■ What to produce
Repeat the entries that appear below, exactly and in full.

= Beginning of Section =

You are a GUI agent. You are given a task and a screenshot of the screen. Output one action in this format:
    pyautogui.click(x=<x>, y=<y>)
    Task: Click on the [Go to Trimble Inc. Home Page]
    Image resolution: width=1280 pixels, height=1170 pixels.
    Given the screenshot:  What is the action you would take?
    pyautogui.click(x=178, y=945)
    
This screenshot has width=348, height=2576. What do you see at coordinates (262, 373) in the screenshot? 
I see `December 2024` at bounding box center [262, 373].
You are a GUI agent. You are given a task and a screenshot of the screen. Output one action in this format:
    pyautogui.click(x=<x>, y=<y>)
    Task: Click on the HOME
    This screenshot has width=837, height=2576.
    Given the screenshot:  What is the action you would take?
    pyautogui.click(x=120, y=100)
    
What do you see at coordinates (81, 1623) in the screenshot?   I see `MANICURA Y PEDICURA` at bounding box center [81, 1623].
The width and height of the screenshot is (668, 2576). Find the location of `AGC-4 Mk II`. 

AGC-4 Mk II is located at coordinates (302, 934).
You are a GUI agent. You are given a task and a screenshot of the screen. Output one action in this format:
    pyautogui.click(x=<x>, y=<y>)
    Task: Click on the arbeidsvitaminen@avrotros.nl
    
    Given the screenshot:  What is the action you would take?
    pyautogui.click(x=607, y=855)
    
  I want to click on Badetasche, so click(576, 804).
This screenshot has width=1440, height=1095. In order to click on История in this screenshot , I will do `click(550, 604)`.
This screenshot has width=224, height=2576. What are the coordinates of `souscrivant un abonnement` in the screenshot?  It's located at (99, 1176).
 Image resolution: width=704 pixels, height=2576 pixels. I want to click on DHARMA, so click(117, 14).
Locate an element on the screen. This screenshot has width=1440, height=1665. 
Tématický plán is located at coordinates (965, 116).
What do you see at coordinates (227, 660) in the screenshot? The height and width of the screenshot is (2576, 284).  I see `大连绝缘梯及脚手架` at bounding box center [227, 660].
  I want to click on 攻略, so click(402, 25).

= End of Section =

■ Answer section
You are a GUI agent. You are given a task and a screenshot of the screen. Output one action in this format:
    pyautogui.click(x=<x>, y=<y>)
    Task: Click on the [Go to Trimble Inc. Home Page]
    Image resolution: width=1280 pixels, height=1170 pixels.
    Given the screenshot:  What is the action you would take?
    pyautogui.click(x=178, y=945)
    
This screenshot has width=348, height=2576. What do you see at coordinates (262, 373) in the screenshot? 
I see `December 2024` at bounding box center [262, 373].
You are a GUI agent. You are given a task and a screenshot of the screen. Output one action in this format:
    pyautogui.click(x=<x>, y=<y>)
    Task: Click on the HOME
    This screenshot has width=837, height=2576.
    Given the screenshot:  What is the action you would take?
    pyautogui.click(x=120, y=100)
    
What do you see at coordinates (81, 1623) in the screenshot?   I see `MANICURA Y PEDICURA` at bounding box center [81, 1623].
The width and height of the screenshot is (668, 2576). Find the location of `AGC-4 Mk II`. 

AGC-4 Mk II is located at coordinates (302, 934).
You are a GUI agent. You are given a task and a screenshot of the screen. Output one action in this format:
    pyautogui.click(x=<x>, y=<y>)
    Task: Click on the arbeidsvitaminen@avrotros.nl
    
    Given the screenshot:  What is the action you would take?
    pyautogui.click(x=607, y=855)
    
  I want to click on Badetasche, so click(576, 804).
This screenshot has width=1440, height=1095. In order to click on История in this screenshot , I will do `click(550, 604)`.
This screenshot has width=224, height=2576. What are the coordinates of `souscrivant un abonnement` in the screenshot?  It's located at (99, 1176).
 Image resolution: width=704 pixels, height=2576 pixels. I want to click on DHARMA, so click(117, 14).
Locate an element on the screen. This screenshot has width=1440, height=1665. 
Tématický plán is located at coordinates (965, 116).
What do you see at coordinates (227, 660) in the screenshot? The height and width of the screenshot is (2576, 284).  I see `大连绝缘梯及脚手架` at bounding box center [227, 660].
  I want to click on 攻略, so click(402, 25).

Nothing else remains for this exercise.